Why is Obama targeting electricity generation as a major source of greenhouse gasses?  Electricity itself is not an energy source – it needs to be generated by simple-physics sources (wind turbines, combustion generators, etc).  Huge amounts of energy are lost in the process of generating electricity – depending on the source, the physical generation can be up to 30% efficient, and there are additional losses in transmission.  The relative combination of primary-source energy types then directly affects the amount of emissions created at the point-of-generation.  The types of “clean” sources that are non-renewable (coal, gas, nuclear) are more adapted to centralized generation stations than are renewables (solar, wind), and centralized stations are more appropriate for generating huge quantities of on-demand electricity, regardless of the application.
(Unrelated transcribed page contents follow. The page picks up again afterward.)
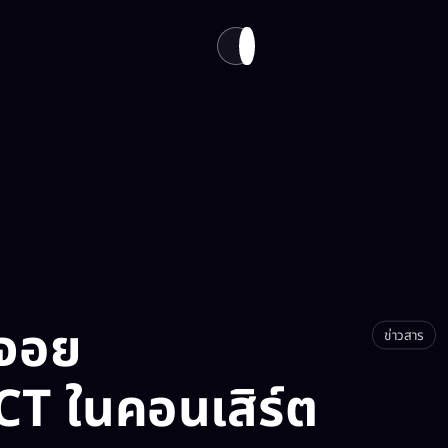
นทาง
เกี่ยวกับเรา​
EN
TH
จอย
ข่าวสาร
 ในคอนเสิร์ต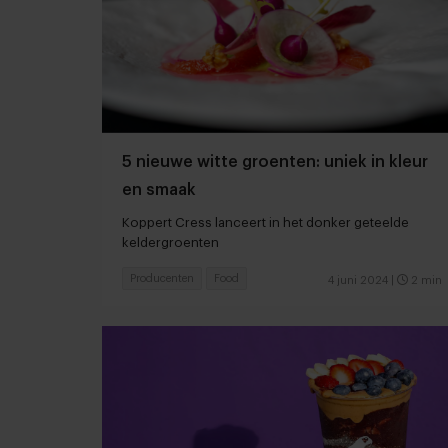
5 nieuwe witte groenten: uniek in kleur
en smaak
Koppert Cress lanceert in het donker geteelde
keldergroenten
Producenten
Food
4 juni 2024
|
2 min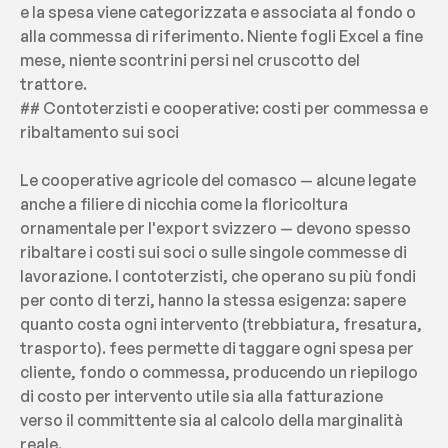
e la spesa viene categorizzata e associata al fondo o 
alla commessa di riferimento. Niente fogli Excel a fine 
mese, niente scontrini persi nel cruscotto del 
trattore.
## Contoterzisti e cooperative: costi per commessa e 
ribaltamento sui soci
Le cooperative agricole del comasco — alcune legate 
anche a filiere di nicchia come la floricoltura 
ornamentale per l'export svizzero — devono spesso 
ribaltare i costi sui soci o sulle singole commesse di 
lavorazione. I contoterzisti, che operano su più fondi 
per conto di terzi, hanno la stessa esigenza: sapere 
quanto costa ogni intervento (trebbiatura, fresatura, 
trasporto). fees permette di taggare ogni spesa per 
cliente, fondo o commessa, producendo un riepilogo 
di costo per intervento utile sia alla fatturazione 
verso il committente sia al calcolo della marginalità 
reale.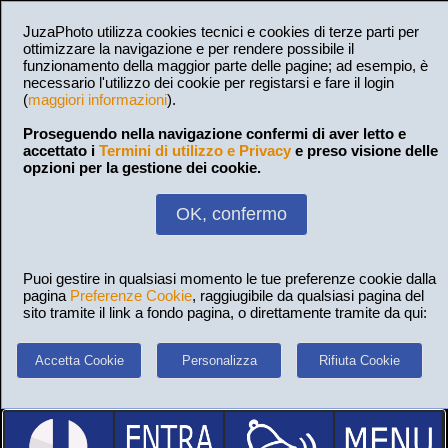
JuzaPhoto utilizza cookies tecnici e cookies di terze parti per
ottimizzare la navigazione e per rendere possibile il
funzionamento della maggior parte delle pagine; ad esempio, è
necessario l'utilizzo dei cookie per registarsi e fare il login
(
maggiori informazioni
).
Proseguendo nella navigazione confermi di aver letto e
accettato i
Termini di utilizzo e Privacy
e preso visione delle
opzioni per la gestione dei cookie.
OK, confermo
Puoi gestire in qualsiasi momento le tue preferenze cookie dalla
pagina
Preferenze Cookie
, raggiugibile da qualsiasi pagina del
sito tramite il link a fondo pagina, o direttamente tramite da qui:
Accetta Cookie
Personalizza
Rifiuta Cookie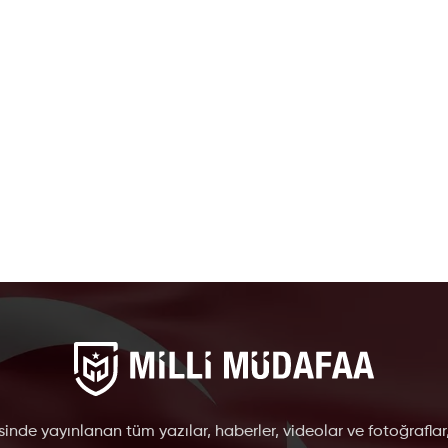
inde yayınlanan tüm yazılar, haberler, videolar ve fotoğraflar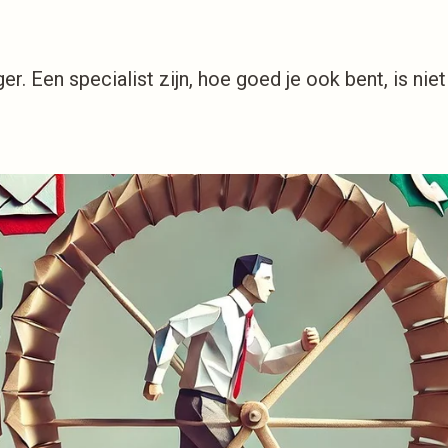
iger. Een specialist zijn, hoe goed je ook bent, is 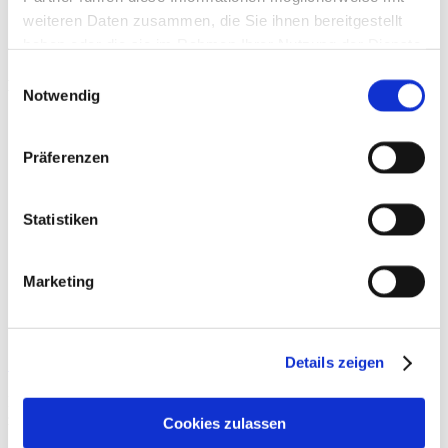
weiteren Daten zusammen, die Sie ihnen bereitgestellt
haben oder die sie im Rahmen Ihrer Nutzung der Dienste
gesammelt haben.
Einwilligungsauswahl
Beiträge
Notwendig
Präferenzen
Statistiken
Marketing
Sportsucht
Details zeigen
Bei dem Begriff Sportsucht reagieren viele Menschen häufig
zunächst mit einem Stirnrunzeln oder mit Spöttelei. Dass das Thema
Cookies zulassen
Sportsucht durchaus Relevanz für viele Sporttreibende hat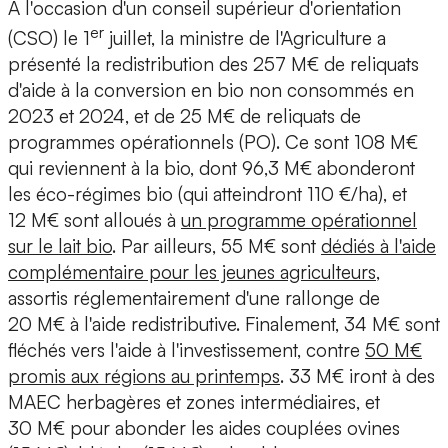
À l'occasion d'un conseil supérieur d'orientation
er
(CSO) le 1
juillet, la ministre de l'Agriculture a
présenté la redistribution des 257 M€ de reliquats
d'aide à la conversion en bio non consommés en
2023 et 2024, et de 25 M€ de reliquats de
programmes opérationnels (PO). Ce sont 108 M€
qui reviennent à la bio, dont 96,3 M€ abonderont
les éco-régimes bio (qui atteindront 110 €/ha), et
12 M€ sont alloués à
un programme opérationnel
sur le lait bio
. Par ailleurs, 55 M€ sont
dédiés à l'aide
complémentaire pour les jeunes agriculteurs
,
assortis réglementairement d'une rallonge de
20 M€ à l'aide redistributive. Finalement, 34 M€ sont
fléchés vers l'aide à l'investissement, contre
50 M€
promis aux régions au printemps
. 33 M€ iront à des
MAEC herbagères et zones intermédiaires, et
30 M€ pour abonder les aides couplées ovines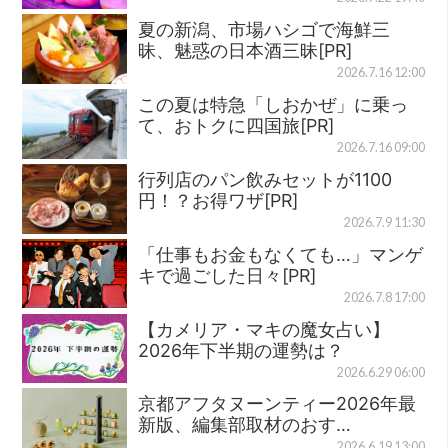
夏の新潟、市場ハシゴで海鮮三
昧、魅惑の日本酒三昧[PR]
2026.7.16 12:00
この夏は特急「しおかぜ」に乗っ
て、おトクに四国旅[PR]
2026.7.16 09:00
行列店のパン飲みセットが1100
円！？お得ワザ[PR]
2026.7.9 11:30
「仕事もお金もなくても…」マンゲ
キで過ごした日々[PR]
2026.7.8 17:00
【カメリア・マキの魔女占い】
2026年下半期の運勢は？
2026.6.29 06:00
京都アフタヌーンティー2026年最
新版、編集部取材のおす…
2026.6.19 13:00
Amory Lovins would ask why we are even pursuing the long-term issue of centralized electricity generation.  In his seminal paper, Energy Strategy: The Road Not Taken, he claims that one of the primary barriers to more efficiently using the energy we have is appropriate application of specific energy sources.  He affirms that power-station generation of electricity is inherently and needlessly wasteful of our resources: “the laws of physics require that a power station change three units of fuel into two units of almost useless waste heat plus one unit of electricity.”  The application of this generated energy is not appropriately matched with its source; “this electricity can do more difficult kinds of work than can the original fuel, but unless this extra quality and versatility are used to advantage, the costly process of upgrading the fuel – and losing two-thirds of it – is all for naught” (3).

Obama’s 2011 SOTU implicitly targets electricity generation as a primary source of needless emissions.  Reframing the debate to include appropriate end-use applications of electricity (and inherent frameworks of electricity generation and delivery) would altogether drastically reduce emissions, while simultaneously reducing the direct dependance on non-renewable energy consumption.